I have a small problem regarding the fact of doing a cross sectional analysis using a longitudinal data set. I have a set of countries (87 countries), with different observations measured in different years (e.g. [Country], [Year], [X]: Netherlands, 1990, 0.5; Netherlands 1991, 0.3; Germany 1991, 0.4).
Method 1
Now if I am doing a cross sectional analysis I would be picking all my observations from one year (i.e. $Y_{1990, i}=\alpha + \beta \cdot X_{1990, i}$), am I correct? However the problem is that I will only have about 24 observations, whereas the total amount of observations are 150, meaning that at each year only a subset of the 87 countries are measured.
Method 2
So to increase the amount of observations, I could just ignore the years. Giving me 150 observations, however I was wondering what kind of bias this would introduce.

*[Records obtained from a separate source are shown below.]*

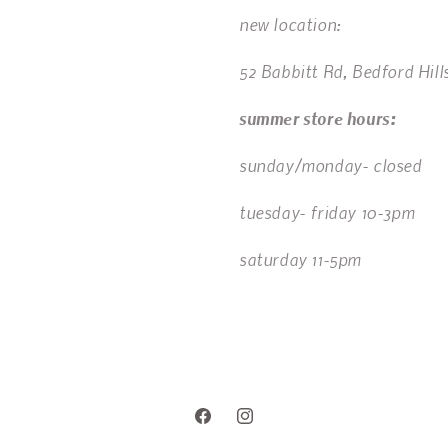
new location:
52 Babbitt Rd, Bedford Hill
summer store hours:
sunday/monday- closed
tuesday- friday 10-3pm
saturday 11-5pm
Facebook
Instagram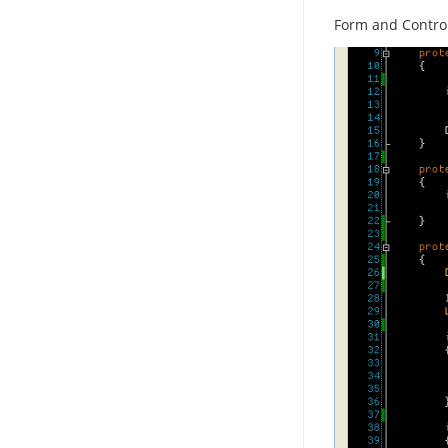
Form and Contro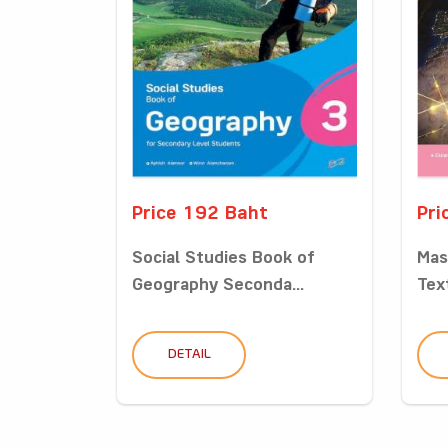
Price 192 Baht
Pri
Social Studies Book of
Mas
Geography Seconda...
Tex
DETAIL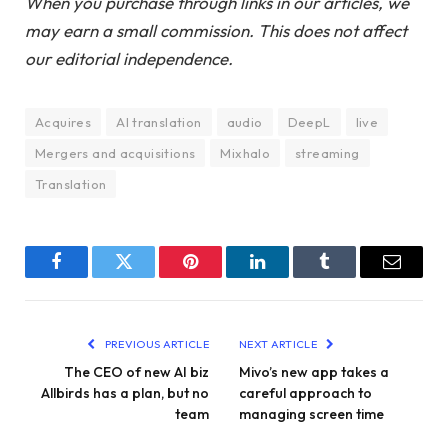
When you purchase through links in our articles, we
may earn a small commission. This does not affect
our editorial independence.
Acquires
AI translation
audio
DeepL
live
Mergers and acquisitions
Mixhalo
streaming
Translation
Facebook
Twitter
Pinterest
LinkedIn
Tumblr
Email
PREVIOUS ARTICLE
NEXT ARTICLE
The CEO of new AI biz
Mivo’s new app takes a
Allbirds has a plan, but no
careful approach to
team
managing screen time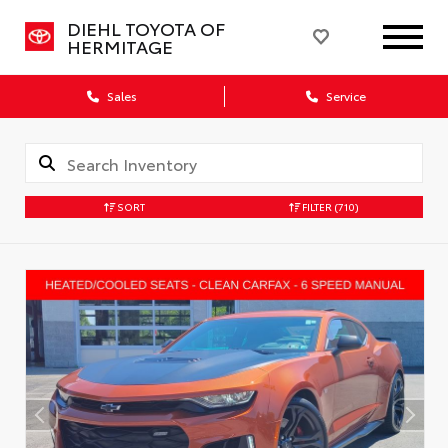
DIEHL TOYOTA OF
HERMITAGE
Sales
Service
SORT
FILTER
(710)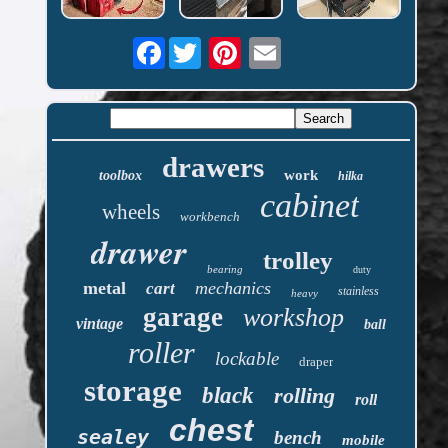
Facebook
drawers
work
toolbox
hilka
cabinet
wheels
workbench
drawer
trolley
bearing
duty
metal
mechanics
cart
stainless
heavy
garage
workshop
vintage
ball
roller
lockable
draper
storage
black
rolling
roll
chest
sealey
bench
mobile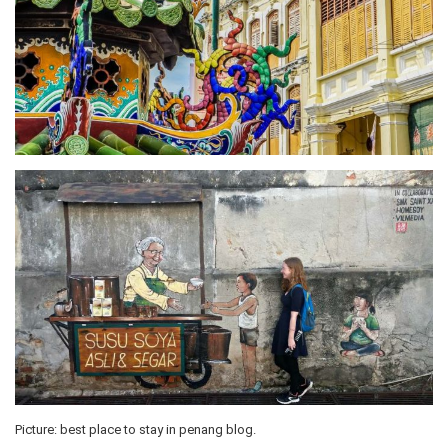
Picture: best place to stay in penang blog.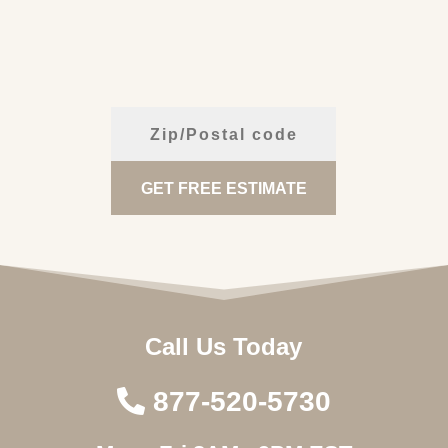
Call Us Today
877-520-5730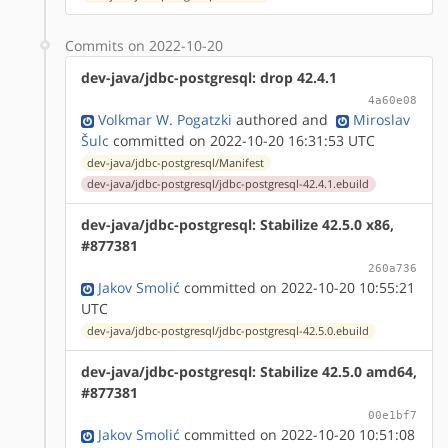
Commits on 2022-10-20
dev-java/jdbc-postgresql: drop 42.4.1
4a60e08
Volkmar W. Pogatzki
authored
and
Miroslav
Šulc
committed on 2022-10-20 16:31:53 UTC
dev-java/jdbc-postgresql/Manifest
dev-java/jdbc-postgresql/jdbc-postgresql-42.4.1.ebuild
dev-java/jdbc-postgresql: Stabilize 42.5.0 x86,
#877381
260a736
Jakov Smolić
committed on 2022-10-20 10:55:21
UTC
dev-java/jdbc-postgresql/jdbc-postgresql-42.5.0.ebuild
dev-java/jdbc-postgresql: Stabilize 42.5.0 amd64,
#877381
00e1bf7
Jakov Smolić
committed on 2022-10-20 10:51:08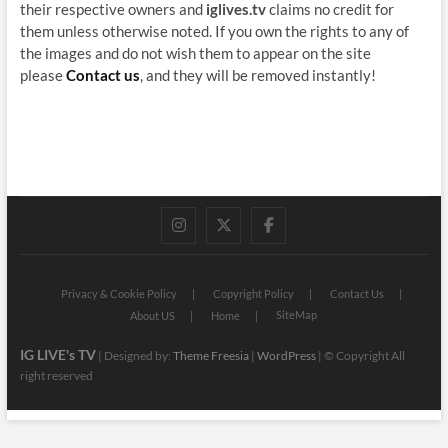
their respective owners and
iglives.tv
claims no credit for
them unless otherwise noted. If you own the rights to any of
the images and do not wish them to appear on the site
please
Contact us
, and they will be removed instantly!
instagram
twitter
facebook
Privacy & Cookie Policy
Copyright Policy
Contact Us
SiteMap
About US
Home
IG LIVE's TV
| Designed by:
Theme Freesia
|
WordPress
| © Copyright All
right reserved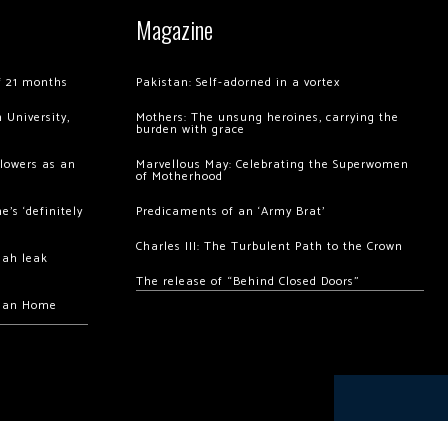
Magazine
of 21 months
Pakistan: Self-adorned in a vortex
 University,
Mothers: The unsung heroines, carrying the
burden with grace
llowers as an
Marvellous May: Celebrating the Superwomen
of Motherhood
’s ‘definitely
Predicaments of an ‘Army Brat’
Charles III: The Turbulent Path to the Crown
hah leak
The release of “Behind Closed Doors”
chan Home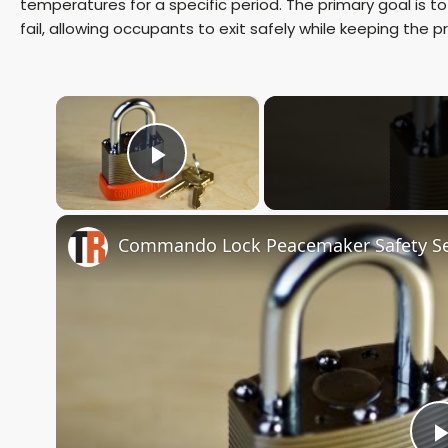
temperatures for a specific period. The primary goal is to e
fail, allowing occupants to exit safely while keeping the 
×
Play Video
Commando Lock Peacemaker Safety Se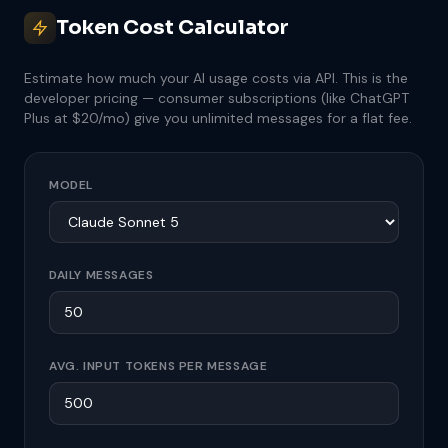
Token Cost Calculator
Estimate how much your AI usage costs via API. This is the
developer pricing — consumer subscriptions (like ChatGPT
Plus at $20/mo) give you unlimited messages for a flat fee.
MODEL
DAILY MESSAGES
AVG. INPUT TOKENS PER MESSAGE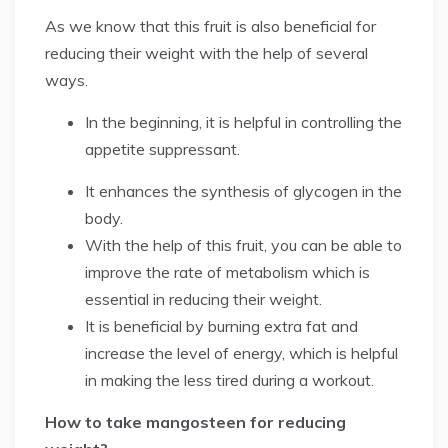
As we know that this fruit is also beneficial for
reducing their weight with the help of several
ways.
In the beginning, it is helpful in controlling the
appetite suppressant.
It enhances the synthesis of glycogen in the
body.
With the help of this fruit, you can be able to
improve the rate of metabolism which is
essential in reducing their weight.
It is beneficial by burning extra fat and
increase the level of energy, which is helpful
in making the less tired during a workout.
How to take mangosteen for reducing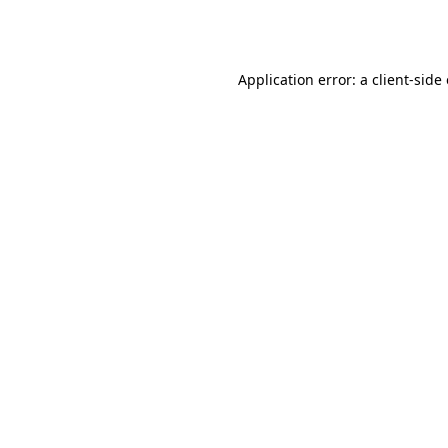
Application error: a
client
-side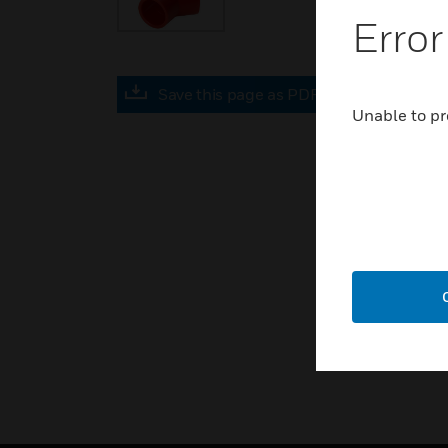
Error
Save this page as PDF
Unable to pr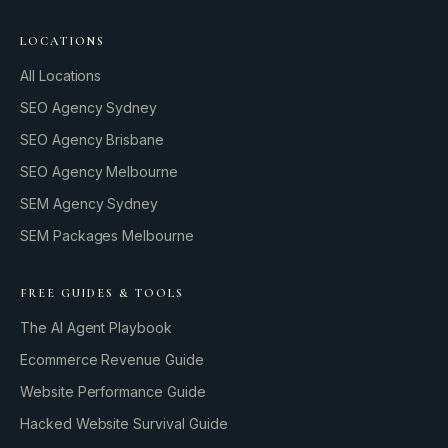
LOCATIONS
All Locations
SEO Agency Sydney
SEO Agency Brisbane
SEO Agency Melbourne
SEM Agency Sydney
SEM Packages Melbourne
FREE GUIDES & TOOLS
The AI Agent Playbook
Ecommerce Revenue Guide
Website Performance Guide
Hacked Website Survival Guide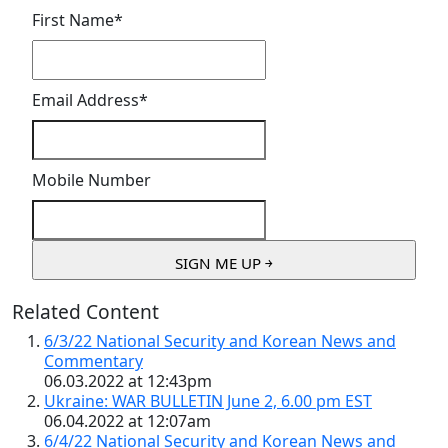
First Name
*
Email Address
*
Mobile Number
Related Content
6/3/22 National Security and Korean News and
Commentary
06.03.2022 at 12:43pm
Ukraine: WAR BULLETIN June 2, 6.00 pm EST
06.04.2022 at 12:07am
6/4/22 National Security and Korean News and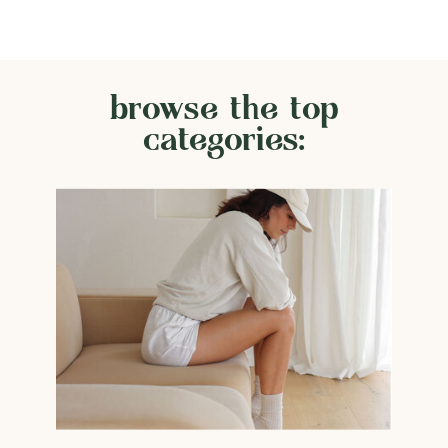
browse the top
categories: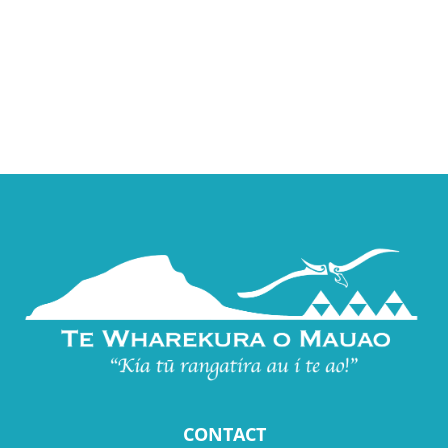
CONTACT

I am sure this will introduce some kind of bias, since some countries are sampled across multiple years.
Method 3
A different method would be taking the average of the countries that are sampled in multiple years, this would of course result in 87 observations. I am also wondering how this method would influence my estimations and what kind of biases this will introduce. So my questions are, given all these three “methods” which one should I use and what kind of biases do these methods introduce (theoretical, maybe some references). I was also wondering whether there are alternative “methods”.
Thanks in advance for your response!